Trannel krijgt ongelijk en moet daarom de proceskosten betalen. De rechtbank begroot de proceskosten van [eiser] op:
- salaris advocaat € 1.228,00 (2 punten × tarief € 614)
- nakosten € 178,00 (plus de verhoging zoals vermeld in de beslissing)
Totaal € 1.406,00
4.8.
De gevorderde wettelijke rente over de proceskosten wordt toegewezen zoals vermeld in de beslissing.

5.De beslissing

De rechtbank
in het incident
5.1.
wijst het gevorderde af,
5.2.
veroordeelt Trannel in de kosten van het incident van [eiser] tot op heden begroot op € 1.406,00 te betalen binnen veertien dagen na aanschrijving daartoe.
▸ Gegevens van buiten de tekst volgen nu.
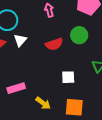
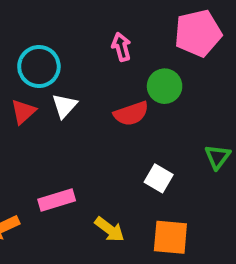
green circle: (79, 35) -> (165, 86), moved
white square: (68, 77) -> (159, 178), turned 32

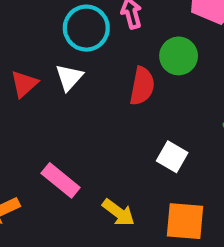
cyan circle: (39, 67) -> (86, 28), moved
red semicircle: (131, 114) -> (142, 86), turned -60
pink rectangle: (57, 200) -> (61, 180), turned 56

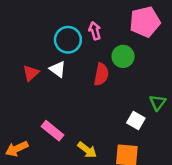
white triangle: (69, 77) -> (58, 69), turned -36
white square: (172, 157) -> (136, 120), moved

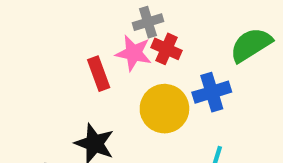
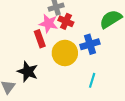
red rectangle: (99, 74) -> (40, 39), moved

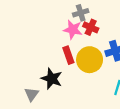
red rectangle: (40, 39) -> (68, 55), moved

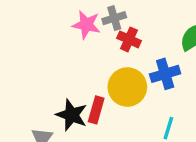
pink star: (73, 30) -> (86, 25), moved
red rectangle: (68, 55) -> (96, 110), moved, turned 36

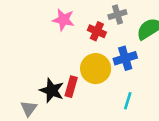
gray cross: (114, 18) -> (117, 15), moved

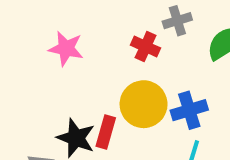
pink star: (63, 20) -> (66, 49), moved
blue cross: (125, 58) -> (189, 110), moved

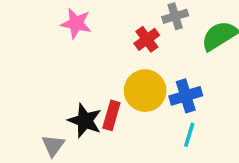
red cross: (146, 47) -> (147, 39), turned 30
pink star: (66, 49) -> (76, 23), moved

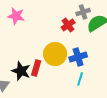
gray cross: (175, 16) -> (83, 12), moved
red cross: (147, 39) -> (68, 25), moved

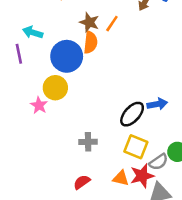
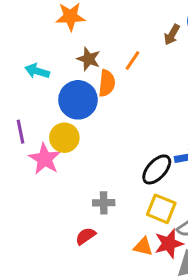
brown star: (89, 22) -> (89, 59), moved
purple line: (19, 54) -> (20, 132), moved
pink star: (39, 105) -> (45, 159), size x1.5
red semicircle: (82, 182) -> (86, 236), moved

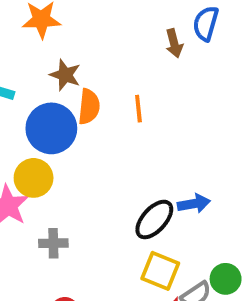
brown arrow: (172, 35) -> (174, 43), turned -45
orange line: (133, 60) -> (138, 109), moved, turned -40
gray cross: (104, 203) -> (53, 243), moved

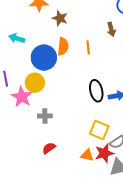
brown arrow: (174, 43) -> (111, 29), moved
brown star: (65, 75) -> (60, 18), moved
black ellipse: (154, 219) -> (96, 91), moved, turned -55

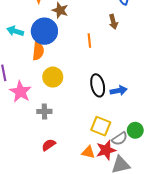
orange semicircle: (63, 46) -> (38, 51), moved
blue circle: (44, 58) -> (44, 31), moved
yellow circle: (35, 83) -> (53, 77), moved

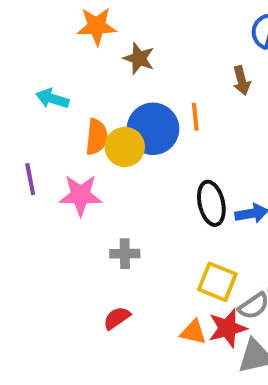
blue circle: (44, 31) -> (153, 129), moved
yellow circle: (53, 77) -> (125, 147), moved
pink star: (20, 92) -> (81, 195), moved, turned -30
gray cross: (44, 111) -> (125, 254), moved

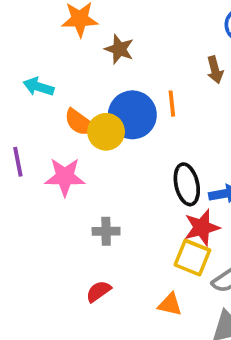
orange semicircle: (97, 137) -> (80, 122), turned 120
red star: (227, 328) -> (202, 227), moved

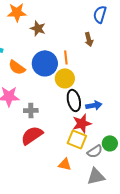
yellow circle: (106, 132) -> (65, 78), moved
gray cross: (106, 231) -> (31, 110), moved
red semicircle: (99, 291) -> (32, 135), moved, size x1.6

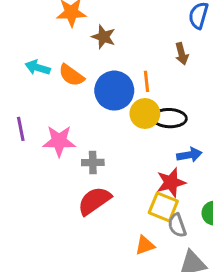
orange semicircle: (17, 67) -> (71, 75), moved
black ellipse: (74, 100) -> (169, 118), moved, turned -75
gray semicircle: (95, 151) -> (177, 225), moved, turned 105
orange triangle: (65, 164) -> (145, 245), turned -32

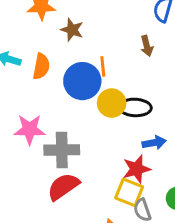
orange semicircle: (71, 75) -> (41, 66), turned -115
orange line: (146, 81) -> (103, 66), moved
gray cross: (93, 163) -> (62, 150), size x1.6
Als Trannel niet tijdig aan de veroordelingen voldoet en het vonnis daarna wordt betekend, dan moet zij € 92,00 extra betalen, plus de kosten van betekening,
5.3.
veroordeelt Trannel in de wettelijke rente als bedoeld in artikel 6:119 Burgerlijk Wetboek over de proceskosten vanaf veertien dagen na aanschrijving daartoe tot aan de dag van algehele betaling,
5.4.
verklaart deze proceskostenveroordeling uitvoerbaar bij voorraad,
in de hoofdzaak
5.5.
bepaalt dat de zaak weer op de rol zal komen van
22 januari 2025voor vonnis,
5.6.
houdt iedere verdere beslissing aan.
Dit vonnis is gewezen door mr. A.H. Schotman, mr. H.J. Schaberg en mr. M.A. Hoogkamer en in het openbaar uitgesproken op 18 december 2024. [5]

Voetnoten

2.HR 14 maart 2008, ECLI:NL:HR:2008:BC6692; HR 6 september 2013, ECLI:NL:HR:2013:BY5241.
3.HR 11 september 2015, ECLI:NL:HR:2015:2534; HR 15 november 2019, ECLI:NL:HR:2019:1787.
4.HR 12 juni 2015, ECLI:NL:HR:2015:1602; HR 21 mei 2021, ECLI:NL:HR:2021:750.